Hermosillo le propuso fotografiar ‘Los nuestros’ y Donald, que aún no sabía ni engarzar una cámara, no pudo decir que no. Se presentó con un exposímetro chiquito, era lo único que tenía. El primer día aprendió a cargar y descargar la cámara, también a iluminar. Como era malo para escribir, en el CUEC le permitieron saltarse guión, solo evaluarían su trabajo de fotógrafo. Cuando entregaron calificaciones se sorprendió al ver que lo habían reprobado por no entregar guión. Mentó madres, armó una nueva revolución y abandonó el salón. Tras de él, otros desertaron. “¿Y ahora qué hacemos?”, se preguntaron. Tenían clara una cosa: querían hacer cine. Al final, de su generación, solo se graduaron seis.

Donald siguió comprando libros y leyendo. Era disciplinado y autodidacta. Filmaba material de apoyo para un programa de TV de la UNAM en el canal 11 del IPN. Ahí se curtió pues producía, dirigía, fotografiaba, editaba y entregaba el producto final. Por ese trabajo consiguió una visa de trabajo. Cualquier chambita la tomaba, por algunos comerciales no cobraba. Él llegaba con camisa floreada, pantalón acampanado y tenis mientras que los fotógrafos mayores siempre iban elegantes, de traje, pantalón sastre y camisa de vestir.

En 1979, la película ‘Los nuestros’ se estrenó y la crítica fue muy positiva. “Gran fotografía” le decían. Él respondía “estoy aprendiendo” pero se enorgullecía. Poco a poco, como un virus, el ego se le metió en la cabeza. Meses después reconoció el daño cuando la regó en otro trabajo y entró en crisis. Sentía que ya no era tan bueno y pensó en tirar la toalla, abandonar el cine. “Debo seguir picando piedra” se acabó convenciendo, debía redescubrir hacia y hasta dónde podía llegar. Siguió con el dedo en la llaga, quería filmar más largometrajes.

En el CUEC había escuchado hablar del sindicato y preguntó qué necesitaba para entrar. “De entrada, ser mexicano” le respondieron y desertó.

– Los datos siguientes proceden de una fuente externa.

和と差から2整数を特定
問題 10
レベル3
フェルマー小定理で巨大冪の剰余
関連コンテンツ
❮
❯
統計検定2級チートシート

Cada vez le ofrecían más comerciales. Un día se hartó del medio y junto a un compañero que se había revelado con él en el CUEC fotografió el documental ‘La banda de los Panchitos’. El rodaje duró dieciocho días y el proyecto fue un hit. Ahí trabajó codo a codo convarios del sindicato del STYM. Para ese momento, habían sucedido cambios al interior y necesitaban más gente. Donald, pese a no ser mexicano, volvió a luchar y logró que lo aceptaran.

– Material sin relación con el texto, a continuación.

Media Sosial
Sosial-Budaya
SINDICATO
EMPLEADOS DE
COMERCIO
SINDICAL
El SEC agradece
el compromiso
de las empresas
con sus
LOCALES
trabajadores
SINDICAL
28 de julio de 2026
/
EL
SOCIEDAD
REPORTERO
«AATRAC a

Por ser bilingüe lo llamaban para trabajar en películas y series extranjeras fotografiando segundas unidades. Terminaba secuencias de películas de acción y lidiaba con dobles en las escenas de choques y explosiones. Debía concentrarse, simular la técnica, la exposición y el estilo de la primera unidad. Cuando alguna oferta no le convencía la rechazaba; no quería hacer películas piratas. “Oye Donald quieren que te vayas a la de ‘Amores Perros’” le dijeron, lo necesitaban un día operando cámara junto a Rodrigo Prieto. “Quiúbole” le dijo al Negro Iñárritu al llegar a la filmación. Ya se conocían, habían trabajado juntos. “Necesito cámaras aquí y allá” señaló Rodrigo. Todos escogieron su cámara mientras que Donald se quedó callado. “Te queda la última” le dijeron. Aparentemente era la más sin chiste, la parte de atrás del Tsuru que choca y sale de cuadro. Lo pensó y se preparó. Estaba curtido en escenas de acción. Se quedó fijo y al momento improvisó. Hizo un paneo rápido, como de látigo, para alargar el choque.

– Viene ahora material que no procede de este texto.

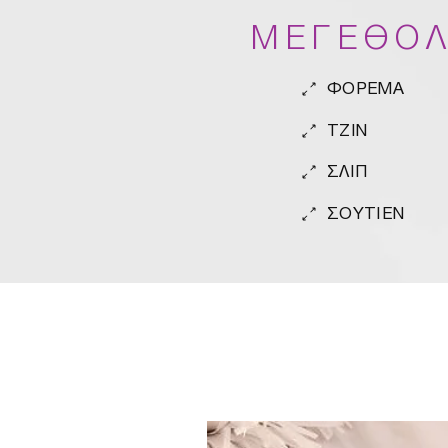
ΜΕΓΕΘΟΛ
ΦΟΡΕΜΑ
TZIN
ΣΛΙΠ
ΣΟΥΤΙΕΝ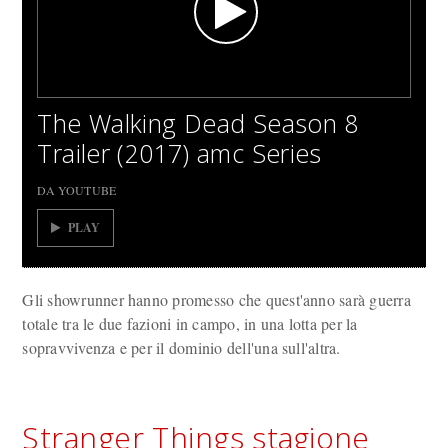
The Walking Dead Season 8
Trailer (2017) amc Series
DA YOUTUBE
PLAY
Gli showrunner hanno promesso che quest'anno sarà guerra
totale tra le due fazioni in campo, in una lotta per la
sopravvivenza e per il dominio dell'una sull'altra.
Stranger Things
stagione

“Vengan a ver” dijo El negro y todos rodearon el monitor. Comenzó por la cámara de Donald. “¡Wow!”, no dejaba de decir mientras veía la toma una y otra vez. Donald sabía que podía, que era el que más experiencia tenía. Había creado la imagen más memorable de la película, el inicio de todo. 

“Para mí es una pasión, es mi droga, no hay otra cosa” confiesa Donald sobre la fotografía. Hace más de quince años decidió que daría clases para compartir su conocimiento, ese “secreto profesional” que de joven muchos maestros le negaron. Insiste a sus alumnos en que deben explorar el cine análogo, la foto fija y el celuloide pues si se encasillan perderán libertad. Al ver que queda poco café en la taza, Donald se sirve más. Por la ventana de su estudio, escucha a un perro ladrar. Cuando se pensionó decidió volver al campo, lejos del ejido pavimentado. Despierta temprano pues sigue activo y mejorando; leyendo, investigando y fotografiando. Piensa en el pasado y el destino, en lo que ha vivido, nada de lo que jamás se haya arrepentido.